Fini le « quoi qu’il en coûte ». Après avoir dépensé 8 milliards d’euros en 2022 pour amortir les fluctuations du prix du baril, l’Etat souhaite expérimenter d’autres pistes. Mais pour Patrice Geoffron, la créativité du gouvernement risque de ne pas suffire.
Le gouvernement aura beaucoup testé pour amortir, à la pompe, les fluctuations du prix du baril. En 2022, l’addition des ristournes pour les finances publiques aura été salée : 8 milliards d’euros, sans compter les efforts demandés à TotalEnergies , contribution volontaire… aux allures de taxe.
En 2023, au terme du « quoi qu’il en coûte », le gouvernement a exploré d’autres voies, en envisageant d’autoriser la vente à perte des carburants, puis en enjoignant les distributeurs à les céder à prix coûtant. Certes, en 2024, le reflux de l’inflation alimentaire pourrait amoindrir l’hypersensibilité actuelle des consommateurs devant leur pompe ; mais, d’ici là, et malgré la créativité du gouvernement, la situation restera « inflammable ».
« A court terme, seul un affaissement de la croissance mondiale pourrait provoquer une baisse nette des prix »

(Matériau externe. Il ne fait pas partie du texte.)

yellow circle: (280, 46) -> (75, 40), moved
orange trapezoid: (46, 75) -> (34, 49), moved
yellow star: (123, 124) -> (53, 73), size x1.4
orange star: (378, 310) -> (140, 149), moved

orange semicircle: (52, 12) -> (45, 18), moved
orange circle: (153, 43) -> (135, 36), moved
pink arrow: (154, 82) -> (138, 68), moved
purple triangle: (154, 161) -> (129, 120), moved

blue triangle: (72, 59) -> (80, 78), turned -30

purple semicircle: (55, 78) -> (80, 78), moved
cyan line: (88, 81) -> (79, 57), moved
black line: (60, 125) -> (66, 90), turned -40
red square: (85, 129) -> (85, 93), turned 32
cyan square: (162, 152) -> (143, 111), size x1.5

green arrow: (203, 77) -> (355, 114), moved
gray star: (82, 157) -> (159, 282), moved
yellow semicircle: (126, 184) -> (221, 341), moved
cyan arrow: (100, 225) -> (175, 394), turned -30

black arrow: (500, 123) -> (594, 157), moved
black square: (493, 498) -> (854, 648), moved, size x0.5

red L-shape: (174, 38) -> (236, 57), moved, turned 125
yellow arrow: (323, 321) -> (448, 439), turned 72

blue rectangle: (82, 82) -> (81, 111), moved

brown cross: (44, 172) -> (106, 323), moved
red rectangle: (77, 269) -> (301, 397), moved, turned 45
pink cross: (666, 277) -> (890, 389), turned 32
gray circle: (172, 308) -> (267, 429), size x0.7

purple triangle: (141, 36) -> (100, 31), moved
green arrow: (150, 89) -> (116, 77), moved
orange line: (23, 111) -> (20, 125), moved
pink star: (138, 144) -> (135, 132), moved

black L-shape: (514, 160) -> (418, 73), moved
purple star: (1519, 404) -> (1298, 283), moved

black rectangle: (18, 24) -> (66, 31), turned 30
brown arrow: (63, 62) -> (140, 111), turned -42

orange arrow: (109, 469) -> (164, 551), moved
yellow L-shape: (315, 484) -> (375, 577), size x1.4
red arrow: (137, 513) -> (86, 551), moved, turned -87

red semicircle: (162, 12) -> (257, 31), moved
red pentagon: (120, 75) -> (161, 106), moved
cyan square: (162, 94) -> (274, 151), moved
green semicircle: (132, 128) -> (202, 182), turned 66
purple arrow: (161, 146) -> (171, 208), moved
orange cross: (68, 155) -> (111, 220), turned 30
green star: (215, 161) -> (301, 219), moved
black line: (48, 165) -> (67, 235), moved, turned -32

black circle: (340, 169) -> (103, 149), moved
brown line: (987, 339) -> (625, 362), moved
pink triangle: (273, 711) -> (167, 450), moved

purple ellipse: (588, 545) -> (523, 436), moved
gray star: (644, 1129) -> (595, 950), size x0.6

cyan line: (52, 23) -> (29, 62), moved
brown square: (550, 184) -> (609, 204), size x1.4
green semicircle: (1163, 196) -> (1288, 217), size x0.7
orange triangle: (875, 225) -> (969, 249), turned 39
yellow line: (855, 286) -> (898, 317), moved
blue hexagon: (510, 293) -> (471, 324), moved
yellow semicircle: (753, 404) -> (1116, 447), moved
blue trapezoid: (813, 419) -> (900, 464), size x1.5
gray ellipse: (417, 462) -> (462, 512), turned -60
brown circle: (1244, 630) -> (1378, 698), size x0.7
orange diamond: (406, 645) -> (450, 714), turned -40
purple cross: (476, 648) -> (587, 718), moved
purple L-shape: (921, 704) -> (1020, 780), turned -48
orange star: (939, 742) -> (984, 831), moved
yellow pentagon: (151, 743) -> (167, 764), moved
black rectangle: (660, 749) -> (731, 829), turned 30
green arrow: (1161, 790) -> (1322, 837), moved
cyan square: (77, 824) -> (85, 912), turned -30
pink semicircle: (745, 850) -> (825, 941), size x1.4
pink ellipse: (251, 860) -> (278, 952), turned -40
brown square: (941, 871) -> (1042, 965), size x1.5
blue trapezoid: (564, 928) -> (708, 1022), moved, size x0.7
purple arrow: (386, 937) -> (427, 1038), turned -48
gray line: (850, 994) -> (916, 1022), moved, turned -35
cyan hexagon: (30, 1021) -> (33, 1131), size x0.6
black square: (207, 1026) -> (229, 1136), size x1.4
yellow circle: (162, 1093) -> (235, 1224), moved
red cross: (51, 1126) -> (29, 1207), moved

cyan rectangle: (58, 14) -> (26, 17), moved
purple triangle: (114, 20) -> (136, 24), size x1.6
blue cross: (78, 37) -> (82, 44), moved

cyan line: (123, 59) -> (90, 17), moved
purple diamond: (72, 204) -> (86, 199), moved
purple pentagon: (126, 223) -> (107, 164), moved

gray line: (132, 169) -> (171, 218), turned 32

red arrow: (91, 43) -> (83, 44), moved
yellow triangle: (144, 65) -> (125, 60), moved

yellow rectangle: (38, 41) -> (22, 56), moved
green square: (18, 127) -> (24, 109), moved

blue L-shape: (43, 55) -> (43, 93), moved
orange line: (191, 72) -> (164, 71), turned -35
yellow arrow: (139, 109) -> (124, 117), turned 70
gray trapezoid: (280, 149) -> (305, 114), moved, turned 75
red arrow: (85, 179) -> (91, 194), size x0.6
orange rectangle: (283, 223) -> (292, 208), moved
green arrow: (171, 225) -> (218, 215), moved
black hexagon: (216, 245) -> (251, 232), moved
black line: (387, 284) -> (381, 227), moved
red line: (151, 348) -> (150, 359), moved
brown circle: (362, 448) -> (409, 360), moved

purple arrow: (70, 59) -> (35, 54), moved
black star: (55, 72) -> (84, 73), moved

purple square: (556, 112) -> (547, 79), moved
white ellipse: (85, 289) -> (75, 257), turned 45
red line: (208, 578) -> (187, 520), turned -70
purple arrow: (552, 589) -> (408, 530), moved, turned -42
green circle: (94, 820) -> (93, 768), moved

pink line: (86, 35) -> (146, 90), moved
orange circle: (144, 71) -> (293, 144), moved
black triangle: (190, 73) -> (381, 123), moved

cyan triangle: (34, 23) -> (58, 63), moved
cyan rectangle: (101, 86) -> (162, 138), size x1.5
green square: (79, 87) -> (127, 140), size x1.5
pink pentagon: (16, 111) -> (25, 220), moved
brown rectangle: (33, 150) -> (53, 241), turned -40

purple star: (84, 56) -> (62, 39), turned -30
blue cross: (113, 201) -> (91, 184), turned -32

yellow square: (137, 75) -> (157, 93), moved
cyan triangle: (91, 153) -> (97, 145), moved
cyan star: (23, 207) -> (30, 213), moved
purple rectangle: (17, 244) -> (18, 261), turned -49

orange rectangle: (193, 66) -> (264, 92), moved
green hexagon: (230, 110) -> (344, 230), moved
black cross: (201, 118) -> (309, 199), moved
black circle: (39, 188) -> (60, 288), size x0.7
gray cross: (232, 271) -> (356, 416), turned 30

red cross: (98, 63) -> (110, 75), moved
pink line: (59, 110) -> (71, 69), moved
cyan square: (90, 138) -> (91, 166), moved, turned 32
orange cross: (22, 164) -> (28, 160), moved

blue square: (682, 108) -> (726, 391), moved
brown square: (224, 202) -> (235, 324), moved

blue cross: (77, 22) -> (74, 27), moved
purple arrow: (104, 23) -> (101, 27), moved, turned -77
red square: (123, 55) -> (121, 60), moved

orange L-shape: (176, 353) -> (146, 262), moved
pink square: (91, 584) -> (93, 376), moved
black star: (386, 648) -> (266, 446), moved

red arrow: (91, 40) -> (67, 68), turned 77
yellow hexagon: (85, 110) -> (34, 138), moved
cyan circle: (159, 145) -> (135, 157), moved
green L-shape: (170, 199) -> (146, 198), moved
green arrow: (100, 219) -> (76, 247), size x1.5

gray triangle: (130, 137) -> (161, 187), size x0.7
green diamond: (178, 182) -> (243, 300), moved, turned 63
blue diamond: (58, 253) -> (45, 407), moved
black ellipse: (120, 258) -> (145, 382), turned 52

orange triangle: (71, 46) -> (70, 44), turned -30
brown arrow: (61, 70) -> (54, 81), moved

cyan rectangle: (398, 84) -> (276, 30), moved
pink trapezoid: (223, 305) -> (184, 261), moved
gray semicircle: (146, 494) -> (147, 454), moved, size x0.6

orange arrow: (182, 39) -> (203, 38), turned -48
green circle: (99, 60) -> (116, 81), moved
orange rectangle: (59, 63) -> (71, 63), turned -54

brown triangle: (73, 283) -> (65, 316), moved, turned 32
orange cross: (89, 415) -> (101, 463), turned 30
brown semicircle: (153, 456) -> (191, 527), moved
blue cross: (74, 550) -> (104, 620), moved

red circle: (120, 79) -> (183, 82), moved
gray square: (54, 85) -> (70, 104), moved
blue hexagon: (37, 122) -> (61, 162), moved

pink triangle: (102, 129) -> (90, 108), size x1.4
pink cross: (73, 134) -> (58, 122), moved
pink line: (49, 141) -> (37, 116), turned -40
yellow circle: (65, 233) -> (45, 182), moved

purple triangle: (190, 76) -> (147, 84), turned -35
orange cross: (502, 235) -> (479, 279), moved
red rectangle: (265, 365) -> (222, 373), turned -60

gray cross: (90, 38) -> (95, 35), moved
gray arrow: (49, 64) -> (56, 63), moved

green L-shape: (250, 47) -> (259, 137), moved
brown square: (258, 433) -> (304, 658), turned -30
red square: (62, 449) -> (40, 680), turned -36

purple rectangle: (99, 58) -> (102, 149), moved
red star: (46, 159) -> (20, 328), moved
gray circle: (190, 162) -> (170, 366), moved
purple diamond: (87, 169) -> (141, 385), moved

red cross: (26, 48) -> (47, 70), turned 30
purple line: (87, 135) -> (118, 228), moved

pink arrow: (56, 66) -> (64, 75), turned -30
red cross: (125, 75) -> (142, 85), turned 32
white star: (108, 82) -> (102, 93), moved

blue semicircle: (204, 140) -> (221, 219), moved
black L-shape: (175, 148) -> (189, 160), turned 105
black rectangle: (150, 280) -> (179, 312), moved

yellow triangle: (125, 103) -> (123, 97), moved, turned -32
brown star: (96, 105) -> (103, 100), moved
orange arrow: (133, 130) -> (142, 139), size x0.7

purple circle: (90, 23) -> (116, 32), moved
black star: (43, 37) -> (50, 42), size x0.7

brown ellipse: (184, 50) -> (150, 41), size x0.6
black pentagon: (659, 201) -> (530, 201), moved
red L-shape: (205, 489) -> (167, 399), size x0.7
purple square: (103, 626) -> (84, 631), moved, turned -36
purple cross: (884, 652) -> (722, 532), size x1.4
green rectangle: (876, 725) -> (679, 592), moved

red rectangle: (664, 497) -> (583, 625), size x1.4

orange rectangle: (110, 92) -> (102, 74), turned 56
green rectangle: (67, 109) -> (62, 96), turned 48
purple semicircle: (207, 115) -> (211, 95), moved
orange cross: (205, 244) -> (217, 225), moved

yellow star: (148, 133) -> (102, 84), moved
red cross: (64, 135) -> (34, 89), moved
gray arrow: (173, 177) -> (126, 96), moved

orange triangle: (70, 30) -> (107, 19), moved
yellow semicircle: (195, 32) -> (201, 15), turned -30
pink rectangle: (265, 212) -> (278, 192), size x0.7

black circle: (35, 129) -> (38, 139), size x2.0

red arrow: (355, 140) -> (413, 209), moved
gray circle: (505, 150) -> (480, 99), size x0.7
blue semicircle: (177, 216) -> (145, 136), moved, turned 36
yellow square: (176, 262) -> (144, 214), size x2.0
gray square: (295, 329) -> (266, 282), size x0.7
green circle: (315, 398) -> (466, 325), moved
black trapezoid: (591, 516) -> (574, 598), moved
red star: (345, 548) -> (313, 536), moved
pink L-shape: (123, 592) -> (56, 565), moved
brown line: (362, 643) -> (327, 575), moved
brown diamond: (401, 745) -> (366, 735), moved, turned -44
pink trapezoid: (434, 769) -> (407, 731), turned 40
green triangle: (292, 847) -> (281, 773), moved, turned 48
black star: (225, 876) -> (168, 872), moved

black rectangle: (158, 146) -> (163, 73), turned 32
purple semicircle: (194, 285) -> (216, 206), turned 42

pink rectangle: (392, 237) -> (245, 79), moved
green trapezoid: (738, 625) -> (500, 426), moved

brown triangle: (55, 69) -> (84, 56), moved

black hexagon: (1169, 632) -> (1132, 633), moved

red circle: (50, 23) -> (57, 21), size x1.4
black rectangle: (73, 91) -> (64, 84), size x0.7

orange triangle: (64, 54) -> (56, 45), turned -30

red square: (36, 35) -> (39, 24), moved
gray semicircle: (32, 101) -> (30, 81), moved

Pour en juger, jetons un œil du côté du marché pétrolier : depuis le début de la guerre, l’alliance au sein de l’Opep + entre l’Arabie saoudite et la Russie tient bon, avec une politique restrictive de l’offre qui pourrait ancrer le baril au-delà de 90 dollars, soit une vingtaine de plus qu’avant l’été.
Du côté de l’offre, il y a peu d’espoir d’observer une nette détente, dès lors que les producteurs américains, seuls aptes à contrebalancer le pouvoir de l’Opep + , sont moins réactifs que durant la dernière décennie. En outre, ne perdons pas de vue qu’il a fallu, en raison de l’embargo sur le pétrole et les carburants russes depuis quelques mois, recomposer une partie des chaînes d’approvisionnement vers la France, avec des tensions sur les coûts (notamment le raffinage).
Du côté de la demande, les prévisions de l’Agence internationale de l’énergie laissent entrevoir, au niveau mondial, une progression des volumes consommés jusqu’en 2028 (et l’amorce d’une décrue ensuite). Malgré une contraction de la demande dans les économies avancées, cette tendance sera plus que compensée par la dynamique des économies émergentes et en développement et l’explosion de la demande pétrochimique. A court terme, seul un affaissement de la croissance mondiale pourrait provoquer une baisse nette des prix.
L’urgence de la décarbonation
Autrement dit, le gouvernement ne pourra sans doute pas s’en tenir aux mesures d’exceptions en cours, et l’équilibre précaire trouvé auprès des distributeurs doit permettre d’élaborer des solutions plus durables. Tout d’abord, plutôt que d’intervenir en réaction, il serait préférable d’ installer dans la durée l’indemnité carburant (à hauteur de 100 euros) qui bénéficie aux « 50 % des travailleurs les plus modestes qui doivent utiliser leur véhicule », voire de la moduler. Ce dispositif est nettement moins coûteux que les ristournes de 2022 (4,3 millions de Français sont éligibles) et correspond à une réduction de l’ordre de 10 centimes par litre sur une année.
Ensuite, puisque nous avons la garantie de prix erratiques du baril, il faudrait rouvrir le dossier de la « TIPP flottante », dispositif en vigueur sous le gouvernement Jospin et qui faisait varier la fiscalité des carburants en sens inverse de celui du pétrole. Bien conçu, un tel dispositif serait neutre fiscalement et réduirait le stress sur les ménages et les entreprises en absorbant une partie des soubresauts pétroliers – et en évitant au gouvernement de devoir rétrocéder, « à la main », une partie des taxes, en cas de choc majeur, comme en 2022.
Surtout, il est crucial de décarboner les transports au plus vite. Réduire les émissions de 30 % d’ici 2030, selon les objectifs de la planification écologique, permettra d’éviter l’importation de 100 milliards d’euros de pétrole et de carburants.